S&H Publishing, June 2016

Opening scene of No News is Bad News:



Saturday morning, November 7, 2009


Guy Gagne was ready to give up and head home when he saw the blood.

There was just a little on some leaves. It looked fresh, though it was drying in the crisp morning air. Guy was deer hunting and his first thought was deer, wounded, maybe now dead. But he’d seen enough in the Maine woods in his seventy years to know it could be something else entirely, something less innocent than a wounded deer during hunting season. Later, when the police asked, he couldn’t put his finger on it, but when he saw the blood, he had to find out what it was.

The silver-dollar size drops were close together, then got farther apart, smaller, the way they do when something that’s bleeding is fleeing. The deer—had to be what it was—had stayed on the tote road Guy had been crossing all morning. His heart pounded as he followed the trail. He was excited, tingly, weak in the knees—the way he felt when he jumped a deer. It wasn’t really the same. Either he’d either find one dead or worse, wounded, and he’d have to put it down. Or he’d find something else.

The drops had gotten smaller, hard to see on the dried leaves in the dim light of the woods. Dim light of my old eyes, he admitted. He thought he’d lost it, was almost ready to give up, when he saw a drop where the weedy brush at the trailside was crushed, a copper spot on a green frond, then more beyond, in the woods. That one was dark and thick. Not a dollop, really, more like it was poured from a gravy boat.

A crow beyond the brush gave a sharp warning caw, circled around. There were three or four crows, circling, diving. He pushed broken branches aside, sidestepping the tacky puddle of blood. A woodpecker’s rattle echoed somewhere.

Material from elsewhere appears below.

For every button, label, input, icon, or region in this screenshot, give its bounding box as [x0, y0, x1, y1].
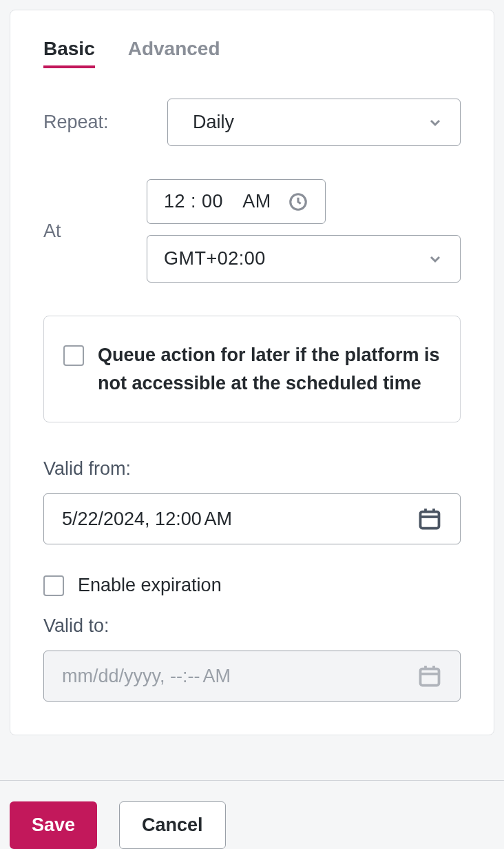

A few feet off the trail the crows dive-bombed and hopped around a couple mounds, bright red, some with traces of brown or gray. He let out his breath, let go, for just a second, of that fear this was something else. The crows were attacking a fresh deer gut pile picked over and scattered by critters, but new enough to still be mostly intact.

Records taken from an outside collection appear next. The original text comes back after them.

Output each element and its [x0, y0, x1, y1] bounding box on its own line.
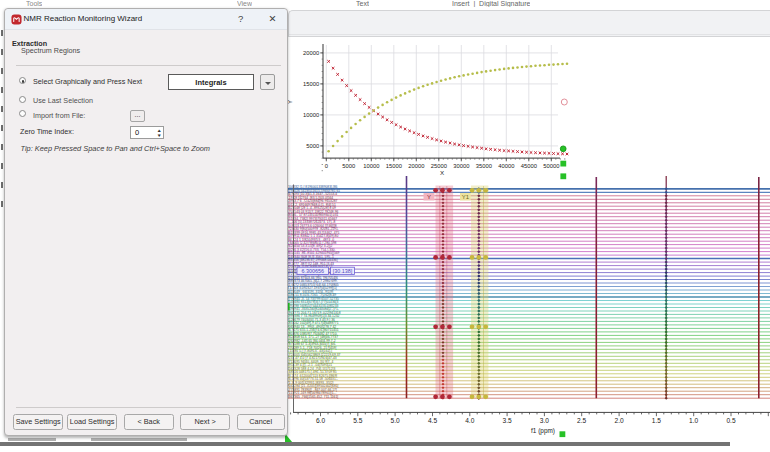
svg-text:3.5: 3.5 [503, 417, 512, 424]
svg-text:Y: Y [427, 194, 431, 200]
svg-text:6.0: 6.0 [316, 417, 325, 424]
svg-text:10000: 10000 [303, 112, 319, 118]
svg-text:f1 (ppm): f1 (ppm) [531, 427, 555, 435]
svg-text:4.5: 4.5 [428, 417, 437, 424]
svg-text:1.5: 1.5 [652, 417, 661, 424]
svg-text:2.5: 2.5 [577, 417, 586, 424]
svg-text:0.5: 0.5 [726, 417, 735, 424]
svg-text:6.300656: 6.300656 [301, 268, 323, 274]
svg-text:8367365 -766[1565.452. 711-116: 8367365 -766[1565.452. 711-1161[ [287, 395, 338, 399]
svg-text:3.0: 3.0 [540, 417, 549, 424]
svg-text:Y1: Y1 [462, 194, 470, 200]
svg-text:1.0: 1.0 [689, 417, 698, 424]
svg-text:5000: 5000 [306, 143, 319, 149]
svg-text:5.5: 5.5 [353, 417, 362, 424]
svg-text:[30.138]: [30.138] [333, 268, 353, 274]
svg-text:20000: 20000 [303, 50, 319, 56]
svg-text:15000: 15000 [303, 81, 319, 87]
svg-text:2.0: 2.0 [615, 417, 624, 424]
svg-text:5.0: 5.0 [391, 417, 400, 424]
svg-text:4.0: 4.0 [465, 417, 474, 424]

Guy had been out since six-thirty, just after sunrise, and hadn’t heard shots out this way, or triumphant shouts. Hadn’t seen a group of happy hunters loading their trophy into a truck. But, like his eyes, his ears weren’t what they used to be. The leaves were disturbed, he could see that now, two parallel lines in the spongy ground that could be drag marks. The feeling was back. Yeah, drag marks, but not like what you left when you dragged a deer.

There was more blood, broken branches. Now that he looked closely, it seemed to be everywhere.

Someone had field-dressed the deer and dragged it out. That’s what Guy kept telling himself, even though the mounds of gut, the blood, the drag marks, weren’t right.

Guy had seen plenty of gut piles from deer of all sizes in the decades he’d been hunting. There was a sameness to them. This one was different, smaller. There was something else different, small and shriveled, centered on top, like it had been placed there on purpose. More gray than pink.

Guy hadn’t only been hunting for most of his life, but he was a Maine guide. He wrote about hunting in his newspaper column. He was probably more of an expert on hunting and everything that came with it than anyone else in town. Still, it took a minute of staring, more than a minute, to figure out what he was looking at. It finally registered. It didn’t belong to a deer. It was pathetically, obviously human.

Guy fumbled for his cellphone—stupid, he thought, even as he did, it won’t work back here—the full force of what he was looking at connecting with his brain, then his stomach.

He plunged back to the trail, only slowing to vomit, the coffee and eggs he’d had hours earlier soaking his camouflage pants. He barely noticed. All he wanted was to get to fresh air and to unsee what he had just seen.